TASK DETAILS>
Please report how many lines in these records contain the string "бага", and give nothing besides the number.

GIVEN INFORMATION>
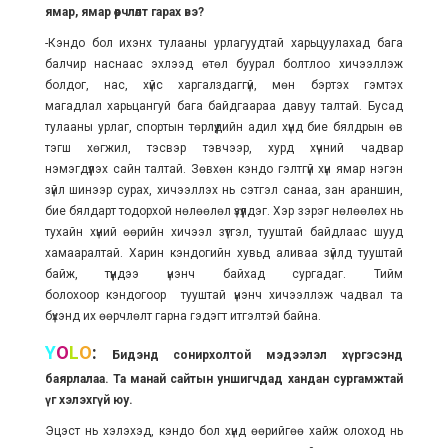
ямар, ямар өөрчлөлт гарах вэ?
-Кэндо бол ихэнх тулааны урлагуудтай харьцуулахад бага
балчир наснаас эхлээд өтөл буурал болтлоо хичээллэж
болдог, нас, хүйс харгалздаггүй, мөн бэртэх гэмтэх
магадлал харьцангуй бага байдгаараа давуу талтай. Бусад
тулааны урлаг, спортын төрлүүдийн адил хүнд бие бялдрын өв
тэгш хөгжил, тэсвэр тэвчээр, хурд хүчний чадвар
нэмэгдүүлэх сайн талтай. Зөвхөн кэндо гэлтгүй хүн ямар нэгэн
зүйл шинээр сурах, хичээллэх нь сэтгэл санаа, зан араншин,
бие бялдарт тодорхой нөлөөлөл үзүүлдэг. Хэр зэрэг нөлөөлөх нь
тухайн хүний өөрийн хичээл зүтгэл, тууштай байдлаас шууд
хамааралтай. Харин кэндогийн хувьд аливаа зүйлд тууштай
байж, түүндээ үнэнч байхад сургадаг. Тийм
болохоор кэндогоор тууштай үнэнч хичээллэж чадвал та
бүхэнд их өөрчлөлт гарна гэдэгт итгэлтэй байна.
Y
O
L
O
:
Бидэнд сонирхолтой мэдээлэл хүргэсэнд
баярлалаа. Та манай сайтын уншигчдад хандан сургамжтай
үг хэлэхгүй юу.
Эцэст нь хэлэхэд, кэндо бол хүнд өөрийгөө хайж олоход нь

TASK ANSWER>
2